Consistency? You *really* believe that there is
any great consistency across programming languages?
- There are languages where conditional expressions
exist. C, for example, spells them "Cond ? Then : Else"
while Algol 60 spelled them "if Cond then Then else Else"
and Algol 68 required "if Cond then Then else Else fi".
R uses "if(Cond, Then, Else)" but evaluates all of the
arguments; this is perhaps closer to Fortran's
WHERE/ELSEWHERE/ENDWHERE. There have been languages
that used "Then if Cond else Else".
- There are languages where IF statements and WHILE
statements exist but there are no Boolean values
(which should come as no surprise to Mercury programmers).
(This used to describe COBOL. This used to describe
Erlang. It describes a number of 20th century
system implementation languages.)
- When it comes to statements, there are languages
(IMP, Basic on RSTS/E, Perl) where
Then if Cond
is a statement.
- There are languages in which one-armed 'if'
is written using 'when' or 'unless'.
- For that matter, C's grandfather BCPL distinguished
between one-armed 'if Cond then Then' and
two-armed 'test Cond then Then else Else' statements.

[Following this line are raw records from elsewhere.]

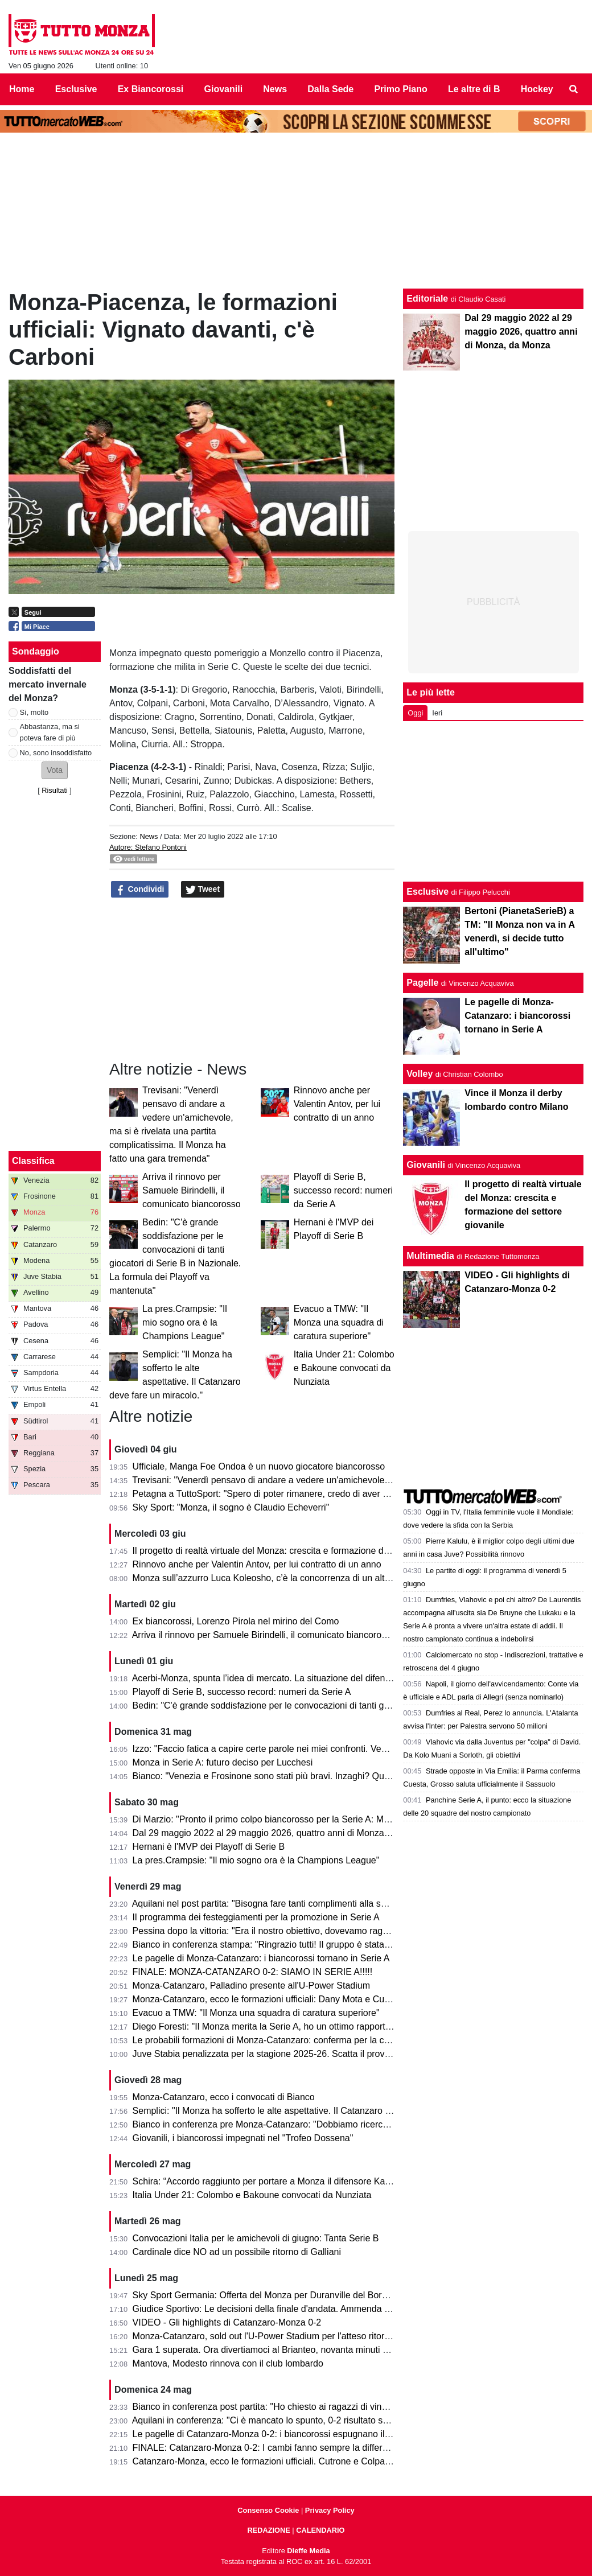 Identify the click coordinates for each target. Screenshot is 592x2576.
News (148, 836)
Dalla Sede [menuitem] (330, 89)
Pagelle (422, 982)
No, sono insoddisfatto (56, 752)
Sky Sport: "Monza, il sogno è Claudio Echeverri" (231, 1507)
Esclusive (427, 891)
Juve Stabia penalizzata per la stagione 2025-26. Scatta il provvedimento (280, 2054)
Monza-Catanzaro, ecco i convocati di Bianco (224, 2097)
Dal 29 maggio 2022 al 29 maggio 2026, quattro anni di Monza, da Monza (281, 1833)
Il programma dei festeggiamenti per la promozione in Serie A (256, 1917)
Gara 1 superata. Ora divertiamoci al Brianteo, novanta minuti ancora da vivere (291, 2350)
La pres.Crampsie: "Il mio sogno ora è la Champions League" (184, 1322)
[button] (55, 770)
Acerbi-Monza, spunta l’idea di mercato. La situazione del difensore (267, 1678)
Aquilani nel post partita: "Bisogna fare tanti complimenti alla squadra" (272, 1903)
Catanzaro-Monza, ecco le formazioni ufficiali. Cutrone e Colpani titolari (276, 2461)
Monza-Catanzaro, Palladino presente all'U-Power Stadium (251, 1985)
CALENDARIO (320, 2530)
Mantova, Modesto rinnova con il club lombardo (228, 2363)
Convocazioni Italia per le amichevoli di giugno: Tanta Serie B (256, 2238)
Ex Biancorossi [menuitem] (151, 89)
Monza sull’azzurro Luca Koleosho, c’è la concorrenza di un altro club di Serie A (293, 1578)
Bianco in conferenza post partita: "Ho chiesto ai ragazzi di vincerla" (269, 2407)
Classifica (33, 1161)
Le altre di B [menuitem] (474, 89)
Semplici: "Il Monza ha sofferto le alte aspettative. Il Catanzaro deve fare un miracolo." (306, 2111)
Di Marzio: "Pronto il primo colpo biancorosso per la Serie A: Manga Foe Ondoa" (294, 1819)
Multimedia (430, 1256)
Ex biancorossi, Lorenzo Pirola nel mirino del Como (236, 1621)
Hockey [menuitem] (537, 89)
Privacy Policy (330, 2510)
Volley (419, 1074)
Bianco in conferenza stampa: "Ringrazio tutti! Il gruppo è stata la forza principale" (297, 1944)
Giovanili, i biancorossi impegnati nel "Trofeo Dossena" (243, 2138)
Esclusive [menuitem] (76, 89)
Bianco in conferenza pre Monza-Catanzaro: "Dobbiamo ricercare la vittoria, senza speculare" (321, 2124)
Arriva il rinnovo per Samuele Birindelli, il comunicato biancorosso (191, 1190)
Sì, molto (34, 712)
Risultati (55, 790)
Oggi (415, 713)
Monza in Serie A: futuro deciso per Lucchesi (223, 1762)
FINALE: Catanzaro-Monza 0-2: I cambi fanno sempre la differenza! (269, 2447)
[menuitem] (574, 89)
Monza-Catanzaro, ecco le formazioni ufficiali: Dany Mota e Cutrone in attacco (290, 1999)
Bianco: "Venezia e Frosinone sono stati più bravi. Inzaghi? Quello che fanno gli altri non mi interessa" (337, 1776)
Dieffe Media (308, 2550)
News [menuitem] (275, 89)
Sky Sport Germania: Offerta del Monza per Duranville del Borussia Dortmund (289, 2295)
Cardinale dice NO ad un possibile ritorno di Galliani (237, 2252)
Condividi (140, 889)
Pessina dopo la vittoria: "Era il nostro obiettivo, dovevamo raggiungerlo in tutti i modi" (305, 1931)
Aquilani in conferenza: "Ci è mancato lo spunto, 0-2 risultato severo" (270, 2420)
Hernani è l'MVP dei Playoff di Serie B (209, 1846)
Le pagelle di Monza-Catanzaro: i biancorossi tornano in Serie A (261, 1958)
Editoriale (427, 298)
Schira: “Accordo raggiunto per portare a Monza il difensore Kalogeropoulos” (287, 2181)
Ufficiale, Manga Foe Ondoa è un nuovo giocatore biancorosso (259, 1466)
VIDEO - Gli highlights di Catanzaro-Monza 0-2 (227, 2322)
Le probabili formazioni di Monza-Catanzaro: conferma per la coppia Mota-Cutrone (298, 2040)
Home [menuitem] (21, 89)
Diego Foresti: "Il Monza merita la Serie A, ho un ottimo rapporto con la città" (286, 2026)
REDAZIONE (268, 2530)
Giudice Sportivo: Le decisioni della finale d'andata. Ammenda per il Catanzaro (291, 2309)
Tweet (203, 889)
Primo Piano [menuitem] (400, 89)
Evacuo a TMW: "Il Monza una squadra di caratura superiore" (339, 1322)
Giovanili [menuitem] (223, 89)
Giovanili (425, 1165)
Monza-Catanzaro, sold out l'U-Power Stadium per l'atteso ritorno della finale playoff (301, 2336)
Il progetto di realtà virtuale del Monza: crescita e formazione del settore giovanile (296, 1551)
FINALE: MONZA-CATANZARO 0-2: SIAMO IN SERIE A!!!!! (253, 1972)
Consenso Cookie (268, 2510)
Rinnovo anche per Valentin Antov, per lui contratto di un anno (337, 1103)
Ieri (437, 713)
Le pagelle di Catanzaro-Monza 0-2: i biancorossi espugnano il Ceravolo (278, 2434)
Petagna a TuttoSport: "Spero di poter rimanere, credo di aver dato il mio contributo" (301, 1494)
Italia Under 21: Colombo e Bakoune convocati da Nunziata (344, 1367)
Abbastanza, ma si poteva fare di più (50, 732)
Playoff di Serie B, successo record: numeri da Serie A (343, 1190) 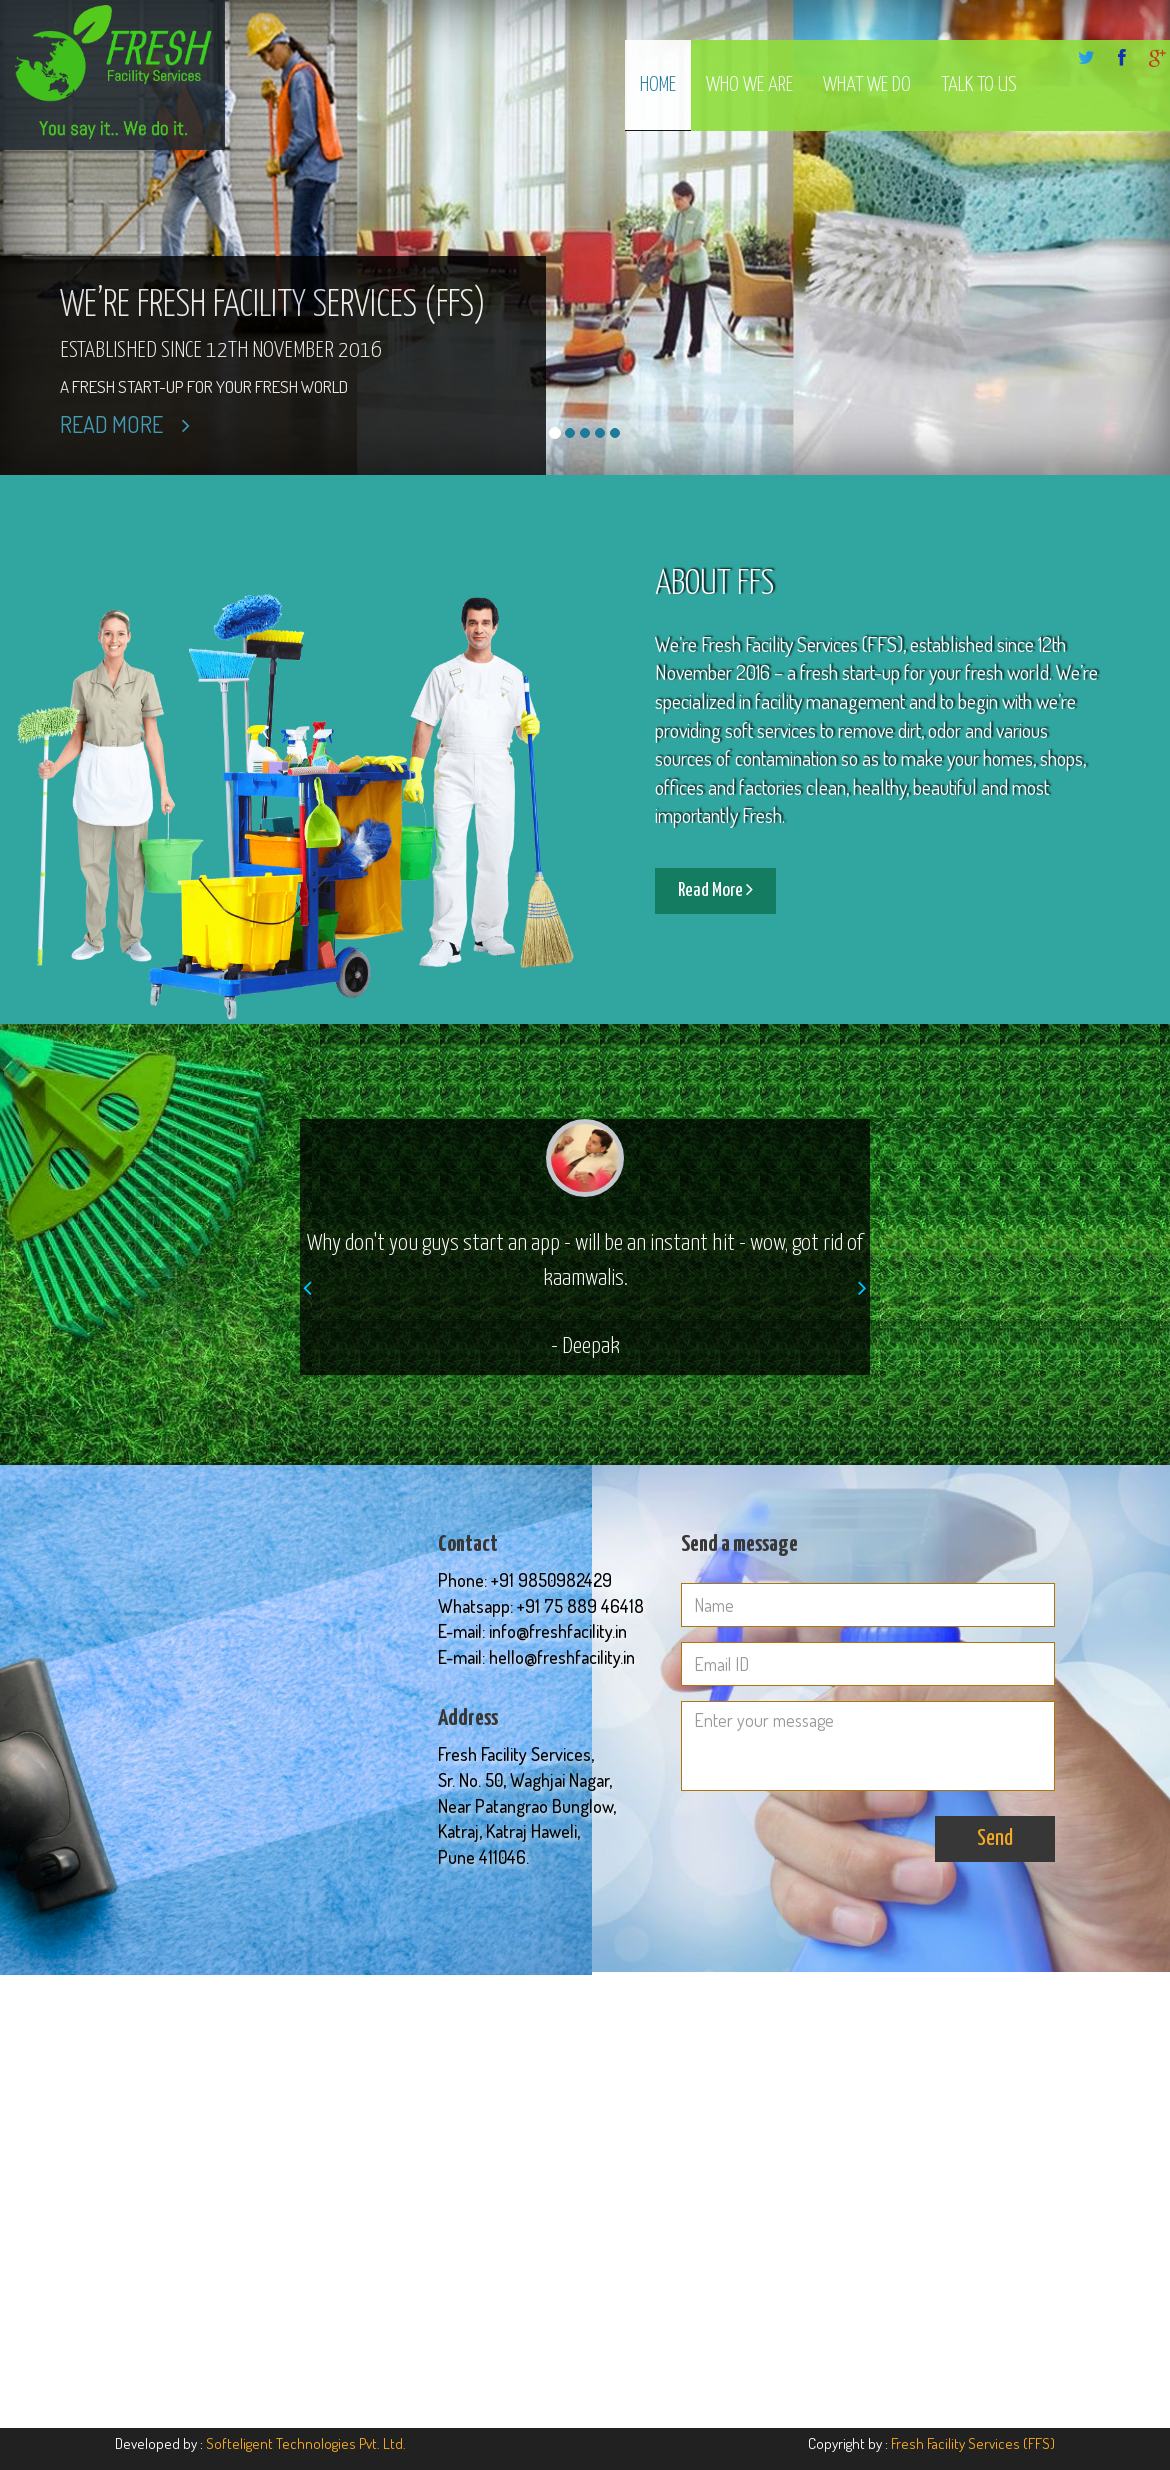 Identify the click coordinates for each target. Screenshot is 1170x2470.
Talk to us (979, 85)
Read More (125, 424)
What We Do (867, 85)
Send (995, 1838)
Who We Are (749, 85)
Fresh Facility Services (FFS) (973, 2443)
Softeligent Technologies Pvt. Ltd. (306, 2443)
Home (658, 85) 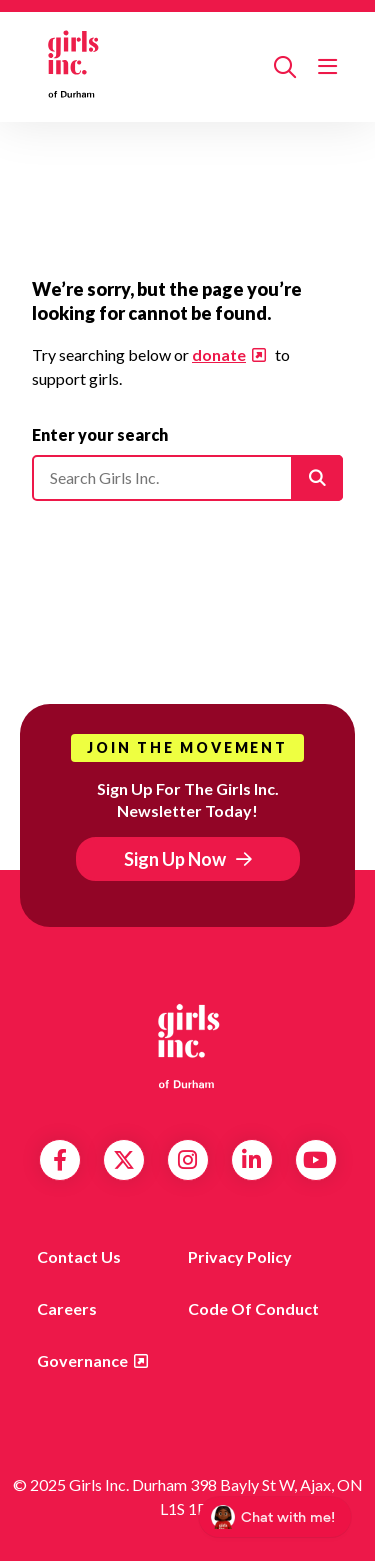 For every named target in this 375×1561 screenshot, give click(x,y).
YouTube (315, 1160)
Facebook (60, 1160)
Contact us (79, 1256)
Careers (67, 1308)
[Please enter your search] (187, 478)
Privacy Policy (240, 1256)
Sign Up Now (175, 859)
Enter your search (100, 434)
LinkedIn (251, 1160)
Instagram (187, 1160)
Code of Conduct (253, 1308)
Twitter (124, 1160)
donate (219, 354)
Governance (82, 1360)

- There are languages where 'if' statements must be
closed; they disagree about whether to use
'close', 'fi', 'end', 'endif', 'end if', or 'end-if'.
(Probably others that I've forgotten.)
- APL used ->Label/Cond; Dyalog APL these days has
which reminds us that the word 'then' is often
(You really don't want to know about :AndIf and
:OrIf in Dyalog APL.)
- While we're at it, Erlang has
if Guard -> Body ; Guard -> Body ; ... Guard -> Body end
where the Guards are conditional forms, not expressions.
Almost the only point of agreement between languages
(and they *don't* all agree on it) is that conditional
execution based on a true/false test has the word 'if'
in it somewhere. Or possibly 'unless' as a fairly
common abbreviation if 'if-not'. Except for languages
that used non-English keywords, like translations of
Algol 60, Algol 68, Pascal into French or Russian.
for a bit of a culture shock.
I'm not even talking about deliberately weird languages
like Intercal here. There are more and weirder
programming languages designed for serious use than
you can imagine. Do NOT mistake the quirks of C syntax
(or even of Ada or Fortran syntax) for programming
language universals. Not even 'function call' syntax
is universal. For that matter, neither are integers.